By Randall Osborne

West Coast Editor

OraPharma Inc. said the FDA has agreed to sink its teeth into the company's new drug application (NDA) for an antibiotic-based periodontal disease therapy.

The agency has accepted for review OraPharma's NDA for the Minocycline Periodontal Therapeutic System (MPTS), which delivers as dry powder into periodontal pockets the broad-spectrum antibiotic minocycline, encapsulated in bioresorbable microspheres.

Mike Kishbauch, president and CEO of Westminster, Pa.-based OraPharma, said MPTS would be used as an adjunct with the scaling and planing procedure, which is the standard of care - and with another periodontal disease drug, Periostat, developed by CollaGenex Pharmaceuticals Inc., of Newton, Pa.

"We don't see this as a race with CollaGenex," Kishbauch said. "The drugs fill different needs."

MPTS is locally delivered and can be administered "one, two, three times a year," whereas Periostat, an oral form of doxycycline hyclate, is given as a systemic, maintenance therapy. Earlier this month, CollaGenex filed an NDA for a new 20 mg dosage of Periostat in tablet form. (See BioWorld Today, April 3, 2000, p. 1.)

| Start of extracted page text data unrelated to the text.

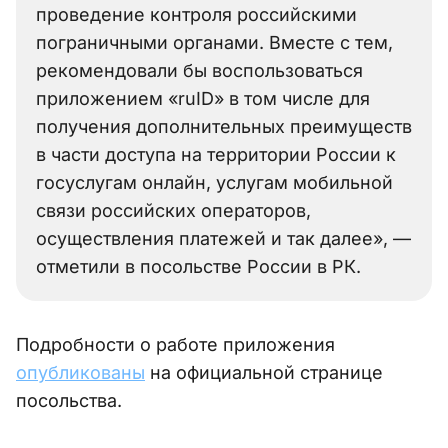
проведение контроля российскими
пограничными органами. Вместе с тем,
рекомендовали бы воспользоваться
приложением «ruID» в том числе для
получения дополнительных преимуществ
в части доступа на территории России к
госуслугам онлайн, услугам мобильной
связи российских операторов,
осуществления платежей и так далее», —
отметили в посольстве России в РК.
Подробности о работе приложения
опубликованы
на официальной странице
посольства.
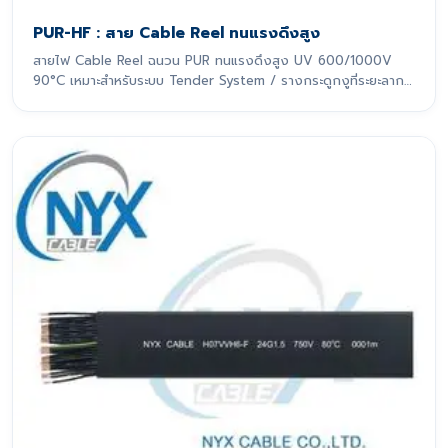
PUR-HF : สาย Cable Reel ทนแรงดึงสูง
สายไฟ Cable Reel ฉนวน PUR ทนแรงดึงสูง UV 600/1000V
90°C เหมาะสำหรับระบบ Tender System / รางกระดูกงูที่ระยะลาก
เกิน 10 m สายไฟรุ่นนี้ถูกออกแบบมาเพื่อรองรับการเคลื่อนที่แบบ
ไดนามิกอย่างหนักหน่วง โดยเฉพาะ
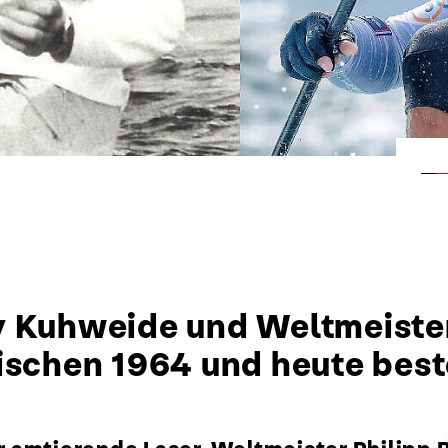
y Kuhweide und Weltmeister
ischen 1964 und heute best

OraPharma filed the NDA for MPTS Feb. 17, "right smack in the middle of our road show" related to the company's initial public offering, which last month raised $72 million, so the firm was restricted from talking about the filing by the Securities and Exchange Commission's "quiet period" rule, Kishbauch said.

"We weren't in a position to do any hooting and hollering," he said.

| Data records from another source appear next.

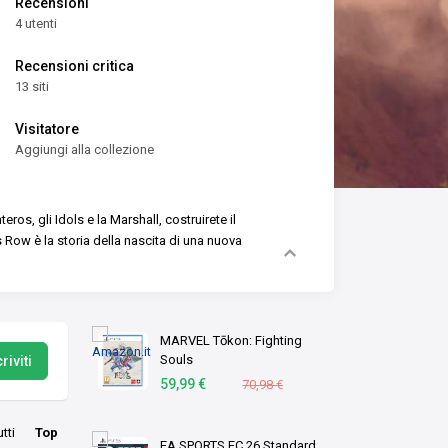
Recensioni
4 utenti
Recensioni critica
13 siti
Visitatore
Aggiungi alla collezione
eros, gli Idols e la Marshall, costruirete il
ts Row è la storia della nascita di una nuova
MARVEL Tōkon: Fighting
Souls
riviti
59,99 €
70,98 €
utti
Top
EA SPORTS FC 26 Standard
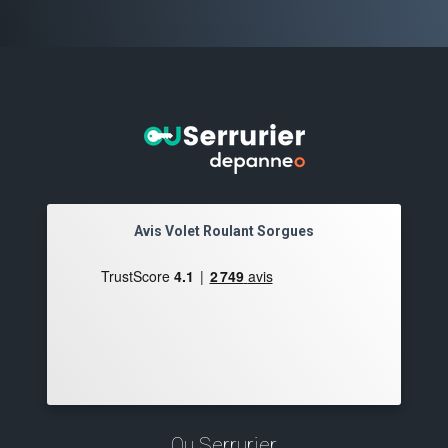
Avis Volet Roulant Sorgues
Ou Serrurier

Kishbauch said many experts in the field believe the ideal approach would be to use MPTS with Periostat, as adjuncts to scaling and planing.

"The market is potentially huge," he said. About 50 million people in the U.S. are affected by periodontal disease, which is the most common, chronic infectious disease in the world, Kishbauch said. Of those affected, 8 million to 10 million are undergoing treatment, he said.

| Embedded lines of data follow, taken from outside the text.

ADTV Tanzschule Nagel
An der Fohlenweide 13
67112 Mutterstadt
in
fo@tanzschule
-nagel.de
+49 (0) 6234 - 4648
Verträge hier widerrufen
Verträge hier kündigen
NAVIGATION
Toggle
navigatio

Two products already on the market for the condition include a locally delivered doxycycline gel that must be refrigerated and mixed before use in two syringes - "squished back and forth as many as 100 times," Kishbauch said. This treatment was studied as a replacement for scaling and planing, he added, although it may be used as an adjunct.

That product, Atridox, was developed by Atrix Laboratories Inc., of Fort Collins, Colo., and was approved by the FDA in September 1998. It's regarded as the more significant competitor to MPTS. (See BioWorld Today, Dec. 14, 1998, p. 1.)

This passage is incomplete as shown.